In real-world challenges, where permafail (and permadeath) are givens and we (or most of us) have no past-iteration metaknowledge to go on, if we want to succeed we really have to do things right the first time. You have to be able to think on your feet and stay cool in unexpected and complex situations between people. Ironically enough, a practically representation-less game like Super Hexagon might train us to do just that, on a very abstract level. The only way to succeed at Super Hexagon is to attune yourself completely to the motions and rhythms of the game’s rapid patterns.  Of course, you ‘fail’ many, many times in the game, so what am I talking about? What I mean is that perhaps Super Hexagon stimulates us, in a safe environment, to become more in tune with the rhythm of the universe, and subconsciously process knowledge and observations so that we can respond fast enough to meet the challenge posed.

Let’s go out on a limb then, and imagine how we could do something like what Super Hexagon does for ‘pure’ gameplay, but with a focus on character interaction and story. A game that pushes you to weigh all options and make the right decision the first time around, because there are no second chances. It would have to be a game, possibly RPG/adventure-like in its conversation design. It would have to contain permafail, at least when it comes to the choices made in social interactions and conversation; no takebacks. If the game, in addition to deep character and story development, features violence and combat challenges as well, as most RPGs do, then perhaps permadeath is not ideal for most players, for reasons outlined above. What we need then, is a hybrid system where you can redo battles that go wrong without having to start the game from scratch, but which holds you to the character interaction choices you make. Are you thinking what I’m thinking? Yeah, this sounds quite a bit like The Walking Dead, and I can only commend the game for taking significant steps in this direction.

Of course, like Super Hexagon, but on a vastly longer timeframeyou could replay this hypothetical game in a new iteration, in order to try out different options. In the end, you’d be ‘gaming’ the whole system again, and we’d be back to the puzzle model. In order to counter this, the game has to introduce more unpredictability, like the semi-random wall patterns in Super Hexagon, but for characters and conflicts. Perhaps character X will respond differently to your same acts in a different iteration of the game. Well-written characters, like real people, will act according to their general personality, but still be unpredictable to some degree. You can’t take them for granted, just like real people.

This results in a game where every choice has a meaningful consequence. Things can go wrong, and players may fail in their intentions, but if this failure is presented as a natural result of their choices, they might be less inclined to interpret this in a gaming state of mind as not having found the right solution to a problem yet.

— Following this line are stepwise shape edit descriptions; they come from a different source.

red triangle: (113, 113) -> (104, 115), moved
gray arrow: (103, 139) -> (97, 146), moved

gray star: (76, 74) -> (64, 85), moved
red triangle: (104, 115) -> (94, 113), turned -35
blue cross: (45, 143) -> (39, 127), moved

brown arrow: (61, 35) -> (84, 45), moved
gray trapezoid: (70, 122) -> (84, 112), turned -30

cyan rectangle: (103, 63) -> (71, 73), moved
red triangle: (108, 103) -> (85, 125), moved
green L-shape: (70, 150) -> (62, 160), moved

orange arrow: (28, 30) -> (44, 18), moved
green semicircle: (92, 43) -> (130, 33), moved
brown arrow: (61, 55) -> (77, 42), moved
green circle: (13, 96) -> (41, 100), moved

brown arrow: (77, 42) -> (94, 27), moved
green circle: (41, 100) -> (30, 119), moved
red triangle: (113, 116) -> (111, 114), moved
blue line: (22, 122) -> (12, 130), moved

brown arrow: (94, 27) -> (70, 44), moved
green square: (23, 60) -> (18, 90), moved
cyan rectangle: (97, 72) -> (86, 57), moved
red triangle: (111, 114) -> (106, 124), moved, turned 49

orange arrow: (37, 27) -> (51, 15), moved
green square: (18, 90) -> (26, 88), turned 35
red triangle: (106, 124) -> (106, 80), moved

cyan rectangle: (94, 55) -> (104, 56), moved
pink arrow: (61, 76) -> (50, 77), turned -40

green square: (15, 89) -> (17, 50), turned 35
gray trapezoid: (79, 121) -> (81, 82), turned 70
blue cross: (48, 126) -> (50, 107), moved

Sometimes in life, there are no right solutions to particular situations, and you have to move on. If the game presents enough meaningful alternative goals to strive for, these failures can be taken in stride, as we try to do in real life.

These ideas were explored to some degree in Moss’ article above and the responses to it, and I think exploring these issues will be extremely valuable to the future of game design. Permit me this cheesy sign-off: one of the biggest challenges facing designers is to go beyond the Punxsutawney Phil-model of static iterations, and towards more dynamic character challenges that allow video games to represent real-world challenges even better.

This article was written for the January 2013 edition of Blogs of the Round Table – theme: “challenge” – over at Critical Distance.